University Breast Unit, Department of Obstetrics and Gynecology, Heidelberg University Hospital, Im Neuenheimer Feld 440, 69120, Heidelberg, Germany.
MD Anderson Center for INSPiRED Cancer Care (Integrated Systems for Patient-Reported Data), The University of Texas MD Anderson Cancer Center, Houston, TX, USA.
Eur Radiol. 2022 Jun;32(6):4101-4115. doi: 10.1007/s00330-021-08519-z. Epub 2022 Feb 17.
AI-based algorithms for medical image analysis showed comparable performance to human image readers. However, in practice, diagnoses are made using multiple imaging modalities alongside other data sources. We determined the importance of this multi-modal information and compared the diagnostic performance of routine breast cancer diagnosis to breast ultrasound interpretations by humans or AI-based algorithms.
Patients were recruited as part of a multicenter trial (NCT02638935). The trial enrolled 1288 women undergoing routine breast cancer diagnosis (multi-modal imaging, demographic, and clinical information). Three physicians specialized in ultrasound diagnosis performed a second read of all ultrasound images. We used data from 11 of 12 study sites to develop two machine learning (ML) algorithms using unimodal information (ultrasound features generated by the ultrasound experts) to classify breast masses which were validated on the remaining study site. The same ML algorithms were subsequently developed and validated on multi-modal information (clinical and demographic information plus ultrasound features). We assessed performance using area under the curve (AUC).
Of 1288 breast masses, 368 (28.6%) were histopathologically malignant. In the external validation set (n = 373), the performance of the two unimodal ultrasound ML algorithms (AUC 0.83 and 0.82) was commensurate with performance of the human ultrasound experts (AUC 0.82 to 0.84; p for all comparisons > 0.05). The multi-modal ultrasound ML algorithms performed significantly better (AUC 0.90 and 0.89) but were statistically inferior to routine breast cancer diagnosis (AUC 0.95, p for all comparisons ≤ 0.05).
The performance of humans and AI-based algorithms improves with multi-modal information.
• The performance of humans and AI-based algorithms improves with multi-modal information. • Multimodal AI-based algorithms do not necessarily outperform expert humans. • Unimodal AI-based algorithms do not represent optimal performance to classify breast masses.
基于人工智能的医学图像分析算法在性能上可与人类图像读者相媲美。然而,在实践中,诊断是使用多种成像方式以及其他数据源进行的。我们确定了这种多模态信息的重要性,并比较了常规乳腺癌诊断与人类或基于人工智能的算法进行的乳腺超声解读的诊断性能。

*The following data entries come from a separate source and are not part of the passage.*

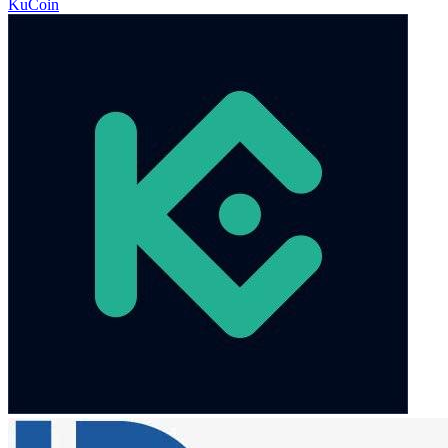
KuCoin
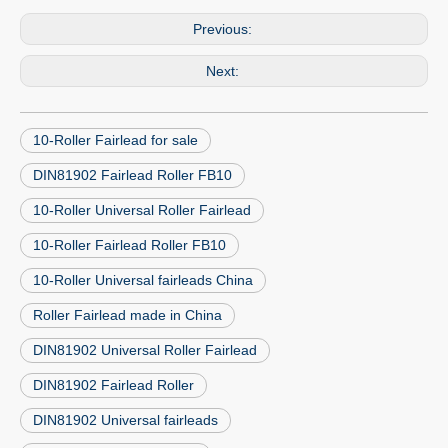
Previous:
Next:
10-Roller Fairlead for sale
DIN81902 Fairlead Roller FB10
10-Roller Universal Roller Fairlead
10-Roller Fairlead Roller FB10
10-Roller Universal fairleads China
Roller Fairlead made in China
DIN81902 Universal Roller Fairlead
DIN81902 Fairlead Roller
DIN81902 Universal fairleads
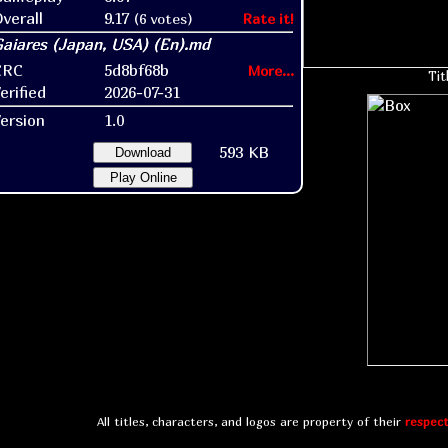
verall
9.17
(6 votes)
Rate it!
CRC
5d8bf68b
More...
Tit
erified
2026-07-31
ersion
1.0
593 KB
Download
Play Online
All titles, characters, and logos are property of their
respect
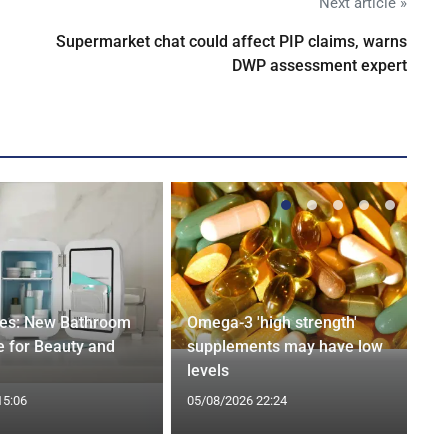
Next article »
Supermarket chat could affect PIP claims, warns
DWP assessment expert
ges: New Bathroom
Omega-3 'high strength'
 for Beauty and
supplements may have low
levels
15:06
05/08/2026 22:24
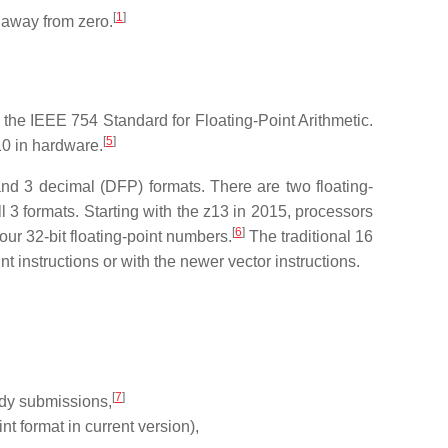
[
1
]
d away from zero.
the IEEE 754 Standard for Floating-Point Arithmetic.
[
5
]
0 in hardware.
nd 3 decimal (DFP) formats. There are two floating-
 3 formats. Starting with the z13 in 2015, processors
[
6
]
four 32-bit floating-point numbers.
The traditional 16
t instructions or with the newer vector instructions.
[
7
]
udy submissions,
t format in current version),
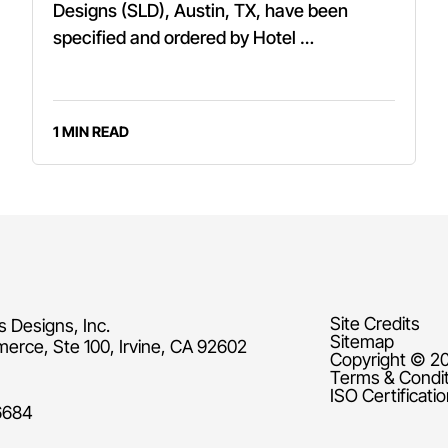
Designs (SLD), Austin, TX, have been
specified and ordered by Hotel …
1 MIN READ
Site Credits
s Designs, Inc.
Sitemap
rce, Ste 100, Irvine, CA 92602
Copyright © 20
Terms & Condi
ISO Certificati
6684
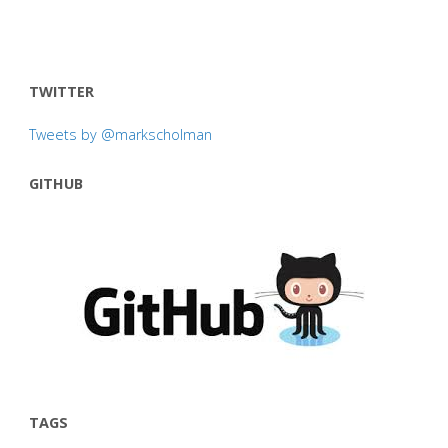
TWITTER
Tweets by @markscholman
GITHUB
TAGS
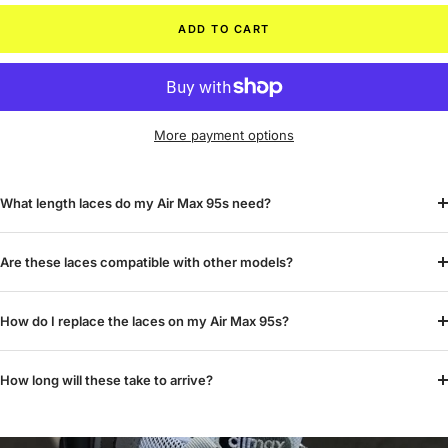
ADD TO CART
More payment options
What length laces do my Air Max 95s need?
Are these laces compatible with other models?
How do I replace the laces on my Air Max 95s?
How long will these take to arrive?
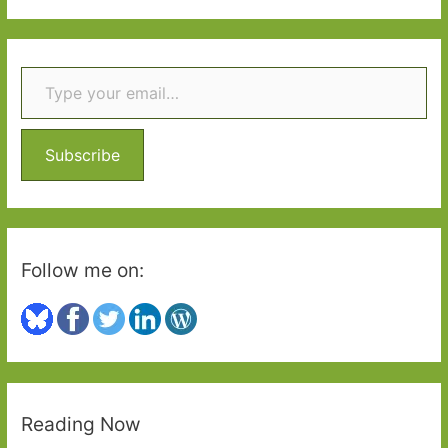
a
r
Type your email…
c
h
f
o
Subscribe
r
:
Follow me on:
Reading Now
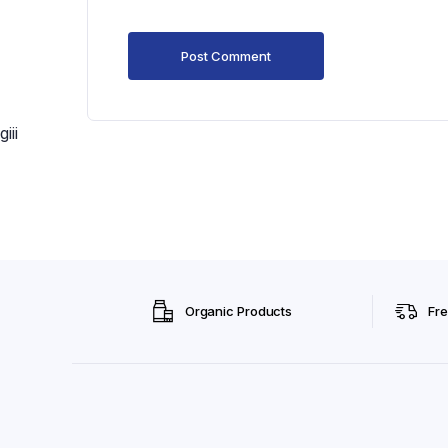
giii
Organic Products
Fre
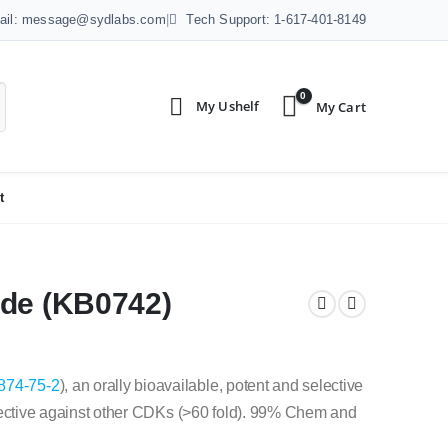
ail: message@sydlabs.com
|
Tech Support: 1-617-401-8149
0
t
ide (KB0742)
874-75-2
), an orally bioavailable, potent and selective
lective against other CDKs (>60 fold). 99% Chem and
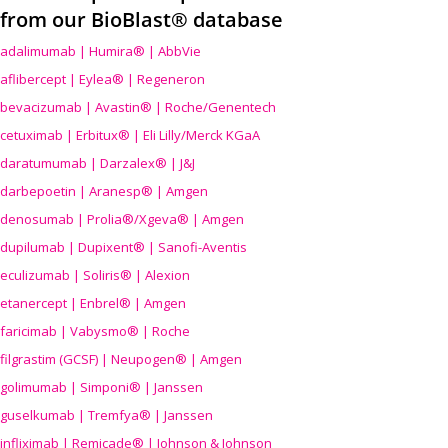
from our BioBlast® database
adalimumab | Humira® | AbbVie
aflibercept | Eylea® | Regeneron
bevacizumab | Avastin® | Roche/Genentech
cetuximab | Erbitux® | Eli Lilly/Merck KGaA
daratumumab | Darzalex® | J&J
darbepoetin | Aranesp® | Amgen
denosumab | Prolia®/Xgeva® | Amgen
dupilumab | Dupixent® | Sanofi-Aventis
eculizumab | Soliris® | Alexion
etanercept | Enbrel® | Amgen
faricimab | Vabysmo® | Roche
filgrastim (GCSF) | Neupogen® | Amgen
golimumab | Simponi® | Janssen
guselkumab | Tremfya® | Janssen
infliximab | Remicade® | Johnson & Johnson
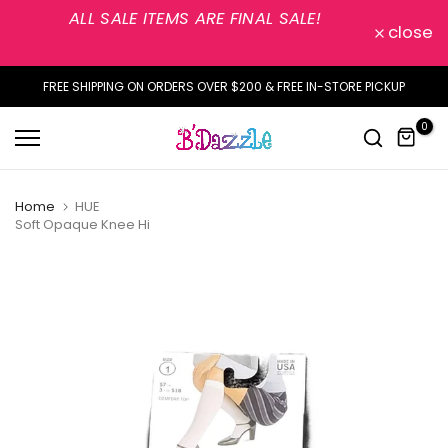
ALL SALE ITEMS ARE FINAL SALE!
Skip
close
to
content
FREE SHIPPING ON ORDERS OVER $200 & FREE IN-STORE PICKUP
0
Home
HUE
Soft Opaque Knee Hi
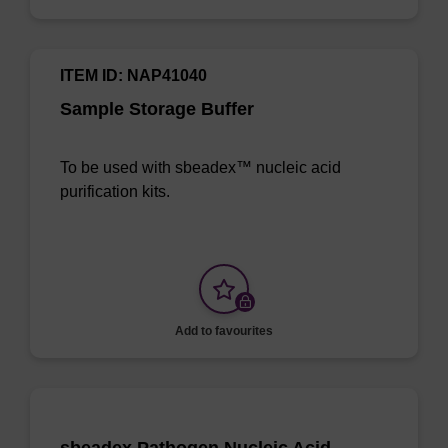
ITEM ID: NAP41040
Sample Storage Buffer
To be used with sbeadex™ nucleic acid
purification kits.
Add to favourites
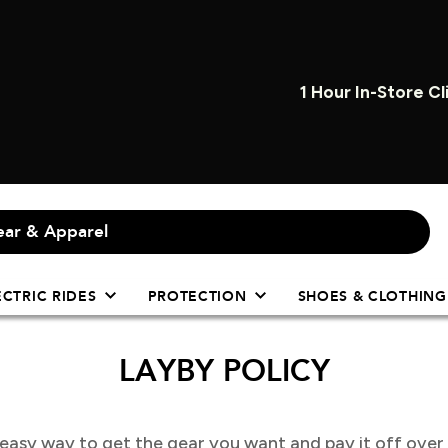
1 Hour In-Store Cl
ECTRIC RIDES
PROTECTION
SHOES & CLOTHING
LAYBY POLICY
y easy way to get the gear you want and pay it off over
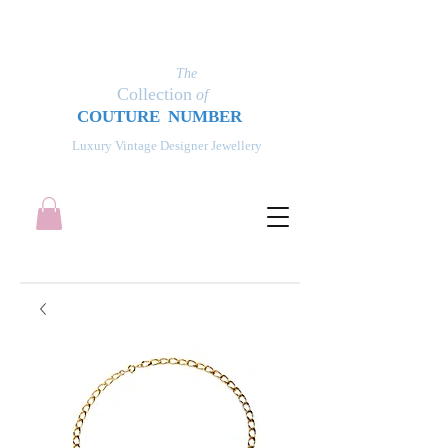
The
Collection
of
COUT
UR
E NUMBER
Luxury Vintage Designer Jewellery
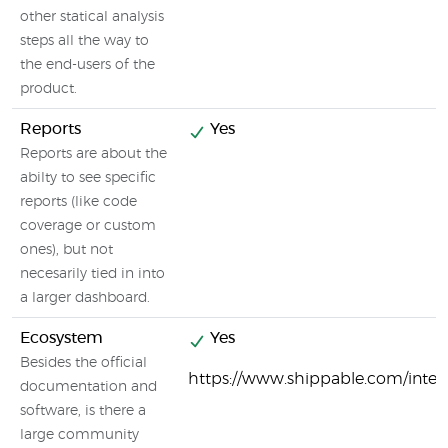
other statical analysis
steps all the way to
the end-users of the
product.
Reports
Yes
Reports are about the
abilty to see specific
reports (like code
coverage or custom
ones), but not
necesarily tied in into
a larger dashboard.
Ecosystem
Yes
Besides the official
https://www.shippable.com/integ
documentation and
software, is there a
large community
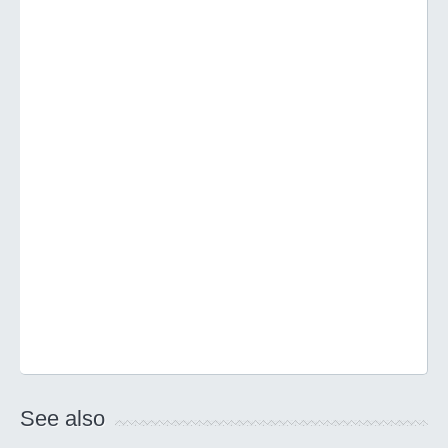
See also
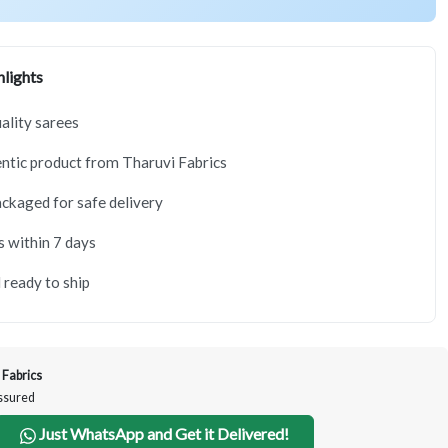
lights
lity sarees
tic product from Tharuvi Fabrics
ackaged for safe delivery
s within 7 days
 ready to ship
 Fabrics
Assured
Just WhatsApp and Get it Delivered!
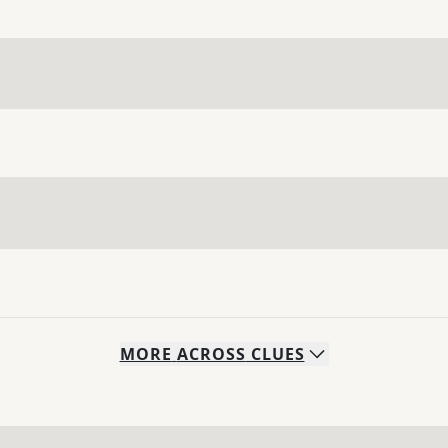
MORE
ACROSS
CLUES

患者作为多中心试验(NCT02638935)的一部分被招募。该试验纳入了 1288 名接受常规乳腺癌诊断(多模态成像、人口统计学和临床信息)的女性。三位专门从事超声诊断的医生对所有超声图像进行了第二次读取。我们使用来自 12 个研究地点中的 11 个的数据,使用单模态信息(由超声专家生成的超声特征)开发了两种机器学习(ML)算法,对乳腺肿块进行分类,并在其余的研究地点进行验证。随后,我们使用多模态信息(临床和人口统计学信息加超声特征)开发和验证了相同的 ML 算法。我们使用曲线下面积(AUC)评估性能。
在 1288 个乳腺肿块中,有 368 个(28.6%)组织病理学上为恶性。在外部验证集(n=373)中,两种单模态超声 ML 算法(AUC 0.83 和 0.82)的性能与人类超声专家的性能相当(AUC 0.82 至 0.84;所有比较的 p 值均>0.05)。多模态超声 ML 算法的性能显著提高(AUC 0.90 和 0.89),但统计学上不如常规乳腺癌诊断(AUC 0.95,所有比较的 p 值均≤0.05)。
随着多模态信息的增加,人类和基于人工智能的算法的性能会提高。
人类和基于人工智能的算法的性能随着多模态信息的增加而提高。
多模态基于人工智能的算法不一定优于专家人类。
单模态基于人工智能的算法不一定能代表最佳性能来分类乳腺肿块。